Q5: In a RACI for an AI decision, which role can the AI never hold, and why?
The AI can never be Accountable. The Accountable role must be a named human, because the model cannot answer to a tribunal, hold a delegation, or be held responsible for harm. The AI is a tool used by the Responsible person; every decision must trace to a named human who owns the outcome.
12 Interview Prep
Real questions asked in NZ QA interviews for AI testing roles. Read the model answers, then practise your own version.
“A team says their system is human-in-the-loop because a person approves every case. How do you test that claim?”

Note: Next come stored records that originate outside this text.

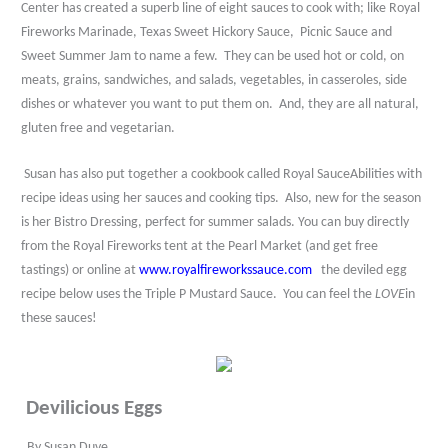
Center has created a superb line of eight sauces to cook with; like Royal
Fireworks Marinade, Texas Sweet Hickory Sauce,
Picnic Sauce and
Sweet Summer Jam to name a few.
They can be used hot or cold, on
meats, grains, sandwiches, and salads, vegetables, in casseroles, side
dishes or whatever you want to put them on.
And, they are all natural,
gluten free and vegetarian.
Susan has also put together a cookbook called Royal SauceAbilities with
recipe ideas using her sauces and cooking tips.
Also, new for the season
is her Bistro Dressing, perfect for summer salads. You can buy directly
from the Royal Fireworks tent at the Pearl Market (and get free
tastings) or online at
www.royalfireworkssauce.com
the deviled egg
recipe below uses the Triple P Mustard Sauce.
You can feel the
LOVE
in
these sauces!
Devilicious Eggs
By Susan Duve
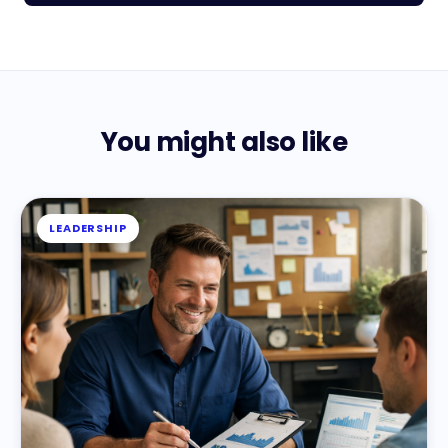
You might also like
LEADERSHIP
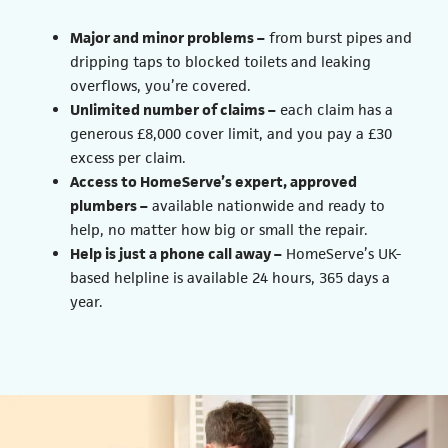
Major and minor problems –
from burst pipes and
dripping taps to blocked toilets and leaking
overflows, you’re covered.
Unlimited number of claims –
each claim has a
generous £8,000 cover limit, and you pay a £30
excess per claim.
Access to HomeServe’s expert, approved
plumbers –
available nationwide and ready to
help, no matter how big or small the repair.
Help is just a phone call away –
HomeServe’s UK-
based helpline is available 24 hours, 365 days a
year.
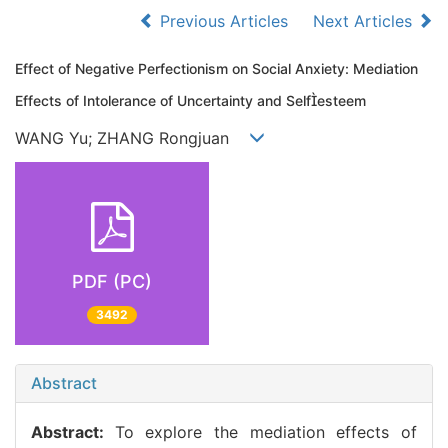
Previous Articles
Next Articles
Effect of Negative Perfectionism on Social Anxiety: Mediation
Effects of Intolerance of Uncertainty and Selfesteem
WANG Yu; ZHANG Rongjuan
PDF (PC)
3492
Abstract
Abstract:
To explore the mediation effects of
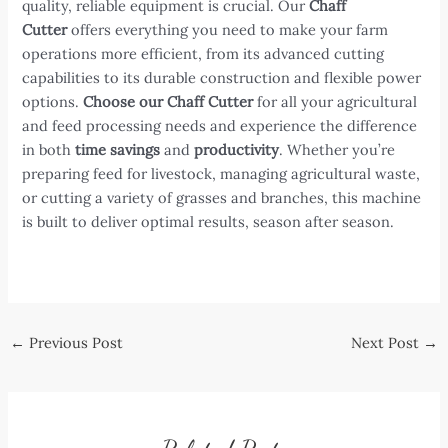
quality, reliable equipment is crucial. Our
Chaff
Cutter
offers everything you need to make your farm
operations more efficient, from its advanced cutting
capabilities to its durable construction and flexible power
options.
Choose our Chaff Cutter
for all your agricultural
and feed processing needs and experience the difference
in both
time savings
and
productivity
. Whether you’re
preparing feed for livestock, managing agricultural waste,
or cutting a variety of grasses and branches, this machine
is built to deliver optimal results, season after season.
Post
←
Previous Post
Next Post
→
navigation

I’d test whether the human is actually accountable or just present. Three checks: can the reviewer see the basis for the recommendation — the inputs, the confidence, the reasoning — or are they approving blind? Are the high-consequence and low-confidence cases routed to them by design, or does everything go to the same one-click screen? And is there an audit trail recording who decided what and why, including overrides? If the reviewer can’t see the evidence, nothing is escalated by risk, and nothing is recorded, then “a person approves every case” describes a rubber stamp, not human-in-the-loop.
“How would you set and test an escalation threshold for an AI that makes decisions about people?”

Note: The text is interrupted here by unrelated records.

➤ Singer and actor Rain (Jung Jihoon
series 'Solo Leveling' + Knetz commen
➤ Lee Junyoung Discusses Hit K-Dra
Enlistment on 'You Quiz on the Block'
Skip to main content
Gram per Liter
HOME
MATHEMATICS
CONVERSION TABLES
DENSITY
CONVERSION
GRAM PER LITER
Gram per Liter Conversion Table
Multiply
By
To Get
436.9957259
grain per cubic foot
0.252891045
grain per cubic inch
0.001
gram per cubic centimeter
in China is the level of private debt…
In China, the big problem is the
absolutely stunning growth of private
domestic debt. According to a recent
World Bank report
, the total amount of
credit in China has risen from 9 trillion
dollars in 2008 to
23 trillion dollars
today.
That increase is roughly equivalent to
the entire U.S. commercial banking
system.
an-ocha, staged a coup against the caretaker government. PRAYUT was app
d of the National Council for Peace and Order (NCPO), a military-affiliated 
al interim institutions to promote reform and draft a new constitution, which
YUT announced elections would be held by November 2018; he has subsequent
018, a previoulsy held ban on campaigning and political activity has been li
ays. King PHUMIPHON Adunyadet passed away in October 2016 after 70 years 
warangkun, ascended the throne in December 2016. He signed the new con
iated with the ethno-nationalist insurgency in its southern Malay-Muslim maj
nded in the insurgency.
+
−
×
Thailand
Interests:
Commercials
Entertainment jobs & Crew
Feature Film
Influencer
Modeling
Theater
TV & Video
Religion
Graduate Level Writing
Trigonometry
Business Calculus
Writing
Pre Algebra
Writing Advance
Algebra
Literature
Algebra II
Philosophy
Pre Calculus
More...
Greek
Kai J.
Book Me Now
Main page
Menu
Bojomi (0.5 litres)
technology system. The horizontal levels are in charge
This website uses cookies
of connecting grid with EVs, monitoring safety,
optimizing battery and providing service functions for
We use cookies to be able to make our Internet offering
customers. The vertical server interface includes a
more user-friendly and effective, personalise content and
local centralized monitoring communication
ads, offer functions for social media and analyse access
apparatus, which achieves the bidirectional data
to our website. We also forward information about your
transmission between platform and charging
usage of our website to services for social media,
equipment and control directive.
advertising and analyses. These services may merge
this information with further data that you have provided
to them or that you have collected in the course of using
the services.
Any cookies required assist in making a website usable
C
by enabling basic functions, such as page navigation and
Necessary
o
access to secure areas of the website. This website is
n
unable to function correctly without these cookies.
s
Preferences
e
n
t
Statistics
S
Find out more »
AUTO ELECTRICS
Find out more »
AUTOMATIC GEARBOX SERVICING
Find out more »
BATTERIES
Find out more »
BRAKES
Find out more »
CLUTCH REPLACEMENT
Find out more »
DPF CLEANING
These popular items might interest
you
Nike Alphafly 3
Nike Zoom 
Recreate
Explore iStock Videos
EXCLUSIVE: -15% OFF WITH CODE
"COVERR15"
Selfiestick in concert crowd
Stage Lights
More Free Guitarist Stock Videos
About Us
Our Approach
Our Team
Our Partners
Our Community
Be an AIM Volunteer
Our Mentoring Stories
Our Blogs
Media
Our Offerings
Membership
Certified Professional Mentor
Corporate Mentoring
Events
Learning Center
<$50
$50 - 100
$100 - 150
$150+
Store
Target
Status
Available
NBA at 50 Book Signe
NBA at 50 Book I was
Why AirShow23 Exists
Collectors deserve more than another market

I’d start from consequence, not confidence. Any decision that materially affects a person’s rights, money, or status goes to mandatory human approval regardless of how confident the model is — because confidence is not correctness, and the worst case is a confident, wrong decision. Below that, I’d escalate on low confidence, unusual cases, and tripped guardrails, tuned so the genuinely uncertain cases reach a human without swamping reviewers into rubber-stamping. To test it, I’d feed a high-confidence wrong case through and confirm it still escalates and can’t be auto-actioned — if it slips through, the threshold is protecting no one.
“An applicant complains and the agency can’t explain how the AI-assisted decision was made. What went wrong, and what’s your role?”
They have no audit trail, which under the Privacy Act 2020 is a failure of accountability — an affected person can ask what information was used and how the decision was reached, and the agency must be able to answer. My role as a tester is to catch that before go-live: confirm every AI-assisted decision records the inputs seen, the recommendation and confidence, the reviewer, the decision, any override and its reason, and a timestamp; and confirm the RACI names a real accountable human, not “the system”. The test I always run is “when this decision is wrong and someone is harmed, whose name is on it?” If the answer is the model’s or nobody’s, the governance has already failed.